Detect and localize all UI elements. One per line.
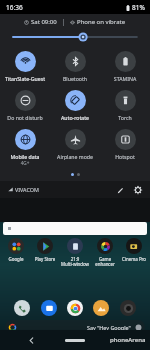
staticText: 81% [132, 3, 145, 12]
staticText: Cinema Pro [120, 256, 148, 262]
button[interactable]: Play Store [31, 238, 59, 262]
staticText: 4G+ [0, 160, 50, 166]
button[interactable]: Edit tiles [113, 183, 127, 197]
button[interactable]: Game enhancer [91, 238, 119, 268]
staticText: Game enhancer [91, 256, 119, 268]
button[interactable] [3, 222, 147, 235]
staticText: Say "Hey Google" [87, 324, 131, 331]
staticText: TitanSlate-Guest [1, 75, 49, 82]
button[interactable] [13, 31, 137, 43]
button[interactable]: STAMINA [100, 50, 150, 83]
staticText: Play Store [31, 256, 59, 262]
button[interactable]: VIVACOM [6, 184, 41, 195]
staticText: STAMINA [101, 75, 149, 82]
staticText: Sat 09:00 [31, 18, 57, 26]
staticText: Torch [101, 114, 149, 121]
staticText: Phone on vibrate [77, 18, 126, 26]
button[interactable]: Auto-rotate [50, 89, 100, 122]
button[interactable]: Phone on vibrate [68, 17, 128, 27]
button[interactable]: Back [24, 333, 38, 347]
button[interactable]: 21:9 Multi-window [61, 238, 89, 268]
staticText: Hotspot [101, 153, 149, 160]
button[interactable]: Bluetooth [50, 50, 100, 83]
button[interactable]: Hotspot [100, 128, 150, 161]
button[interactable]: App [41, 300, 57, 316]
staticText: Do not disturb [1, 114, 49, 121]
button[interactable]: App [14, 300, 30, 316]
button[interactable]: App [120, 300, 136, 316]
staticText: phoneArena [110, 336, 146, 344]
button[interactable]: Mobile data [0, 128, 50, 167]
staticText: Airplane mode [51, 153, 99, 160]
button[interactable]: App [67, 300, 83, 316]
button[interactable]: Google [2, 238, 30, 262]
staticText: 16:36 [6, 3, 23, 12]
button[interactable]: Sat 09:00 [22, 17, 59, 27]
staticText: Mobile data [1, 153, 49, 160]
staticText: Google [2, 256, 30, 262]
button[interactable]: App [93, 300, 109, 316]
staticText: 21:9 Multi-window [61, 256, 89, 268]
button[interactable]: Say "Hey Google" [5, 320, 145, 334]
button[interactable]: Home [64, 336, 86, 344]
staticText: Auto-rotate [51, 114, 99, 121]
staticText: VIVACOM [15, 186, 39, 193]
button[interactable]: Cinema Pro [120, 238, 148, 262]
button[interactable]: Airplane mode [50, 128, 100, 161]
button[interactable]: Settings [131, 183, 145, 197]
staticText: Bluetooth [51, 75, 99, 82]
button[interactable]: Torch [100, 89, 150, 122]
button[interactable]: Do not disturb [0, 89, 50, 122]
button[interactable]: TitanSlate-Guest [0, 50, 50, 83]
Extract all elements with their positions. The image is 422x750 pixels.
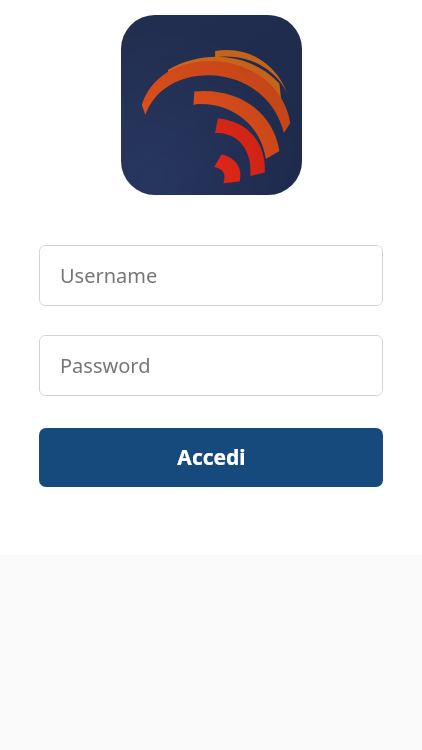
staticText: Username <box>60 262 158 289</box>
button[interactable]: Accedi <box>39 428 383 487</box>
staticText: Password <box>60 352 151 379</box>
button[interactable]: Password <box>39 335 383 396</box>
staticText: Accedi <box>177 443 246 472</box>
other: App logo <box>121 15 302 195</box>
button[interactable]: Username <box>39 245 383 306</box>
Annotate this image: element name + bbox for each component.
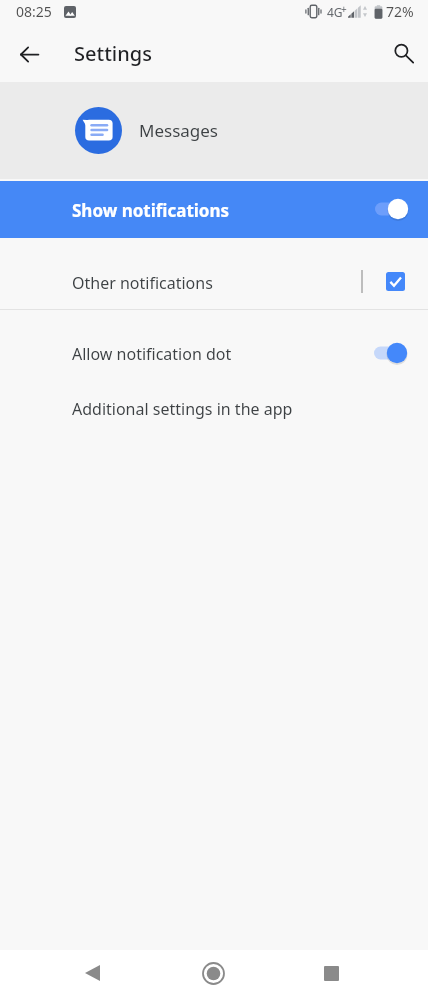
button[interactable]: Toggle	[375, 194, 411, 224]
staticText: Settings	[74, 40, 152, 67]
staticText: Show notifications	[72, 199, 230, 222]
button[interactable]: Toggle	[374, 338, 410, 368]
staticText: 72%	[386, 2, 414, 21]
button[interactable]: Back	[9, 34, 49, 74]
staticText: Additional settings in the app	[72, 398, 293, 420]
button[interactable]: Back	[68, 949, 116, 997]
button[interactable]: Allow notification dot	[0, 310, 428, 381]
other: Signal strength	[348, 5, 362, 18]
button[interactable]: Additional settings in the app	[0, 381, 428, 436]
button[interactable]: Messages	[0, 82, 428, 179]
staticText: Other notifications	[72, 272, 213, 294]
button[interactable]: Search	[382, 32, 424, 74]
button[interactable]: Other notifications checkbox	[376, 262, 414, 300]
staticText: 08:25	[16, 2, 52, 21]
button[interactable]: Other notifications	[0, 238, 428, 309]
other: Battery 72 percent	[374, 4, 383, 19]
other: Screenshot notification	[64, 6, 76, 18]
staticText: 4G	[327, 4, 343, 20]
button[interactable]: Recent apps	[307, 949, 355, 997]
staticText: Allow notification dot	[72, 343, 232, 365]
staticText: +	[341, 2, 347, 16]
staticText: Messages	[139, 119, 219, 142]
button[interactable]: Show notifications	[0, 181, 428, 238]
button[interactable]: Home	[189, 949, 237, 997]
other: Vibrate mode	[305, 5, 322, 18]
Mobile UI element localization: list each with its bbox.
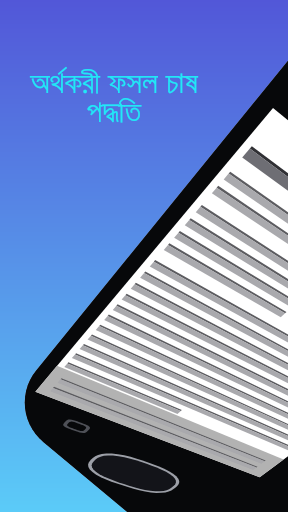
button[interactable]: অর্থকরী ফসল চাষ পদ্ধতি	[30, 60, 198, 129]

━━━━━━━━━━━━━━━━

Please go line by line through the records above, copying each one that holds the string "Cinema".

staticText: Cinema Pro [120, 256, 148, 262]
button[interactable]: Cinema Pro [120, 238, 148, 262]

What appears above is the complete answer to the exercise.